Top of MATERIAL PROVIDED

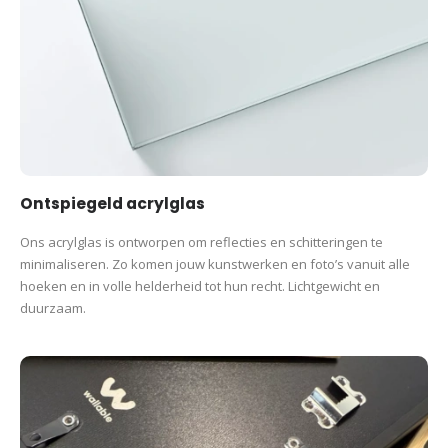
Ontspiegeld acrylglas
Ons acrylglas is ontworpen om reflecties en schitteringen te
minimaliseren. Zo komen jouw kunstwerken en foto’s vanuit alle
hoeken en in volle helderheid tot hun recht. Lichtgewicht en
duurzaam.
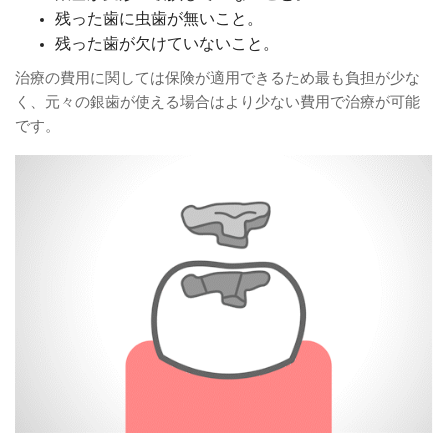
残った歯に虫歯が無いこと。
残った歯が欠けていないこと。
治療の費用に関しては保険が適用できるため最も負担が少な
く、元々の銀歯が使える場合はより少ない費用で治療が可能
です。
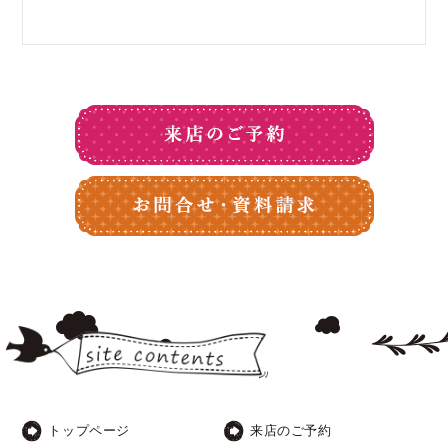
トップページ
来店のご予約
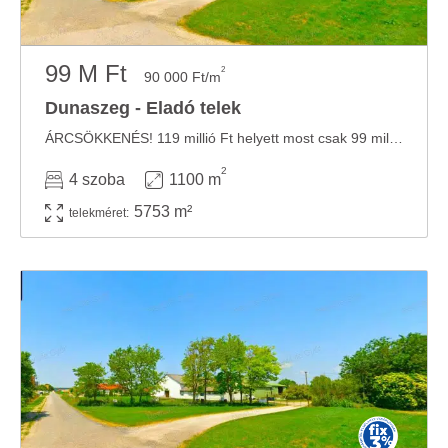
99 M Ft
2
90 000 Ft/m
Dunaszeg - Eladó telek
ÁRCSÖKKENÉS! 119 millió Ft helyett most csak 99 millió Ft-os áron eladó. ÁRON ALUL ELADÓ! ...
2
4 szoba
1100 m
5753 m²
telekméret:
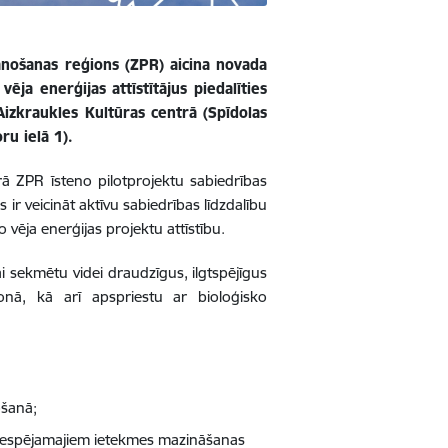
lānošanas reģions (ZPR) aicina novada
ēja enerģijas attīstītājus piedalīties
Aizkraukles Kultūras centrā (Spīdolas
ru ielā 1).
rā ZPR īsteno pilotprojektu sabiedrības
s ir veicināt aktīvu sabiedrības līdzdalību
vēja enerģijas projektu attīstību.
i sekmētu videi draudzīgus, ilgtspējīgus
nā, kā arī apspriestu ar bioloģisko
ošanā;
 iespējamajiem ietekmes mazināšanas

Bottom of MATERIAL PROVIDED

■ **EXERCISE**: Print the records again exactly, pictures excluded.

■ **ANSWER AREA**:
Ontspiegeld acrylglas
Ons acrylglas is ontworpen om reflecties en schitteringen te
minimaliseren. Zo komen jouw kunstwerken en foto’s vanuit alle
hoeken en in volle helderheid tot hun recht. Lichtgewicht en
duurzaam.
残った歯に虫歯が無いこと。
残った歯が欠けていないこと。
治療の費用に関しては保険が適用できるため最も負担が少な
く、元々の銀歯が使える場合はより少ない費用で治療が可能
です。
トップページ
来店のご予約
99 M Ft
2
90 000 Ft/m
Dunaszeg - Eladó telek
ÁRCSÖKKENÉS! 119 millió Ft helyett most csak 99 millió Ft-os áron eladó. ÁRON ALUL ELADÓ! ...
2
4 szoba
1100 m
5753 m²
telekméret:
lānošanas reģions (ZPR) aicina novada
ēja enerģijas attīstītājus piedalīties
Aizkraukles Kultūras centrā (Spīdolas
ru ielā 1).
rā ZPR īsteno pilotprojektu sabiedrības
s ir veicināt aktīvu sabiedrības līdzdalību
vēja enerģijas projektu attīstību.
i sekmētu videi draudzīgus, ilgtspējīgus
nā, kā arī apspriestu ar bioloģisko
ošanā;
 iespējamajiem ietekmes mazināšanas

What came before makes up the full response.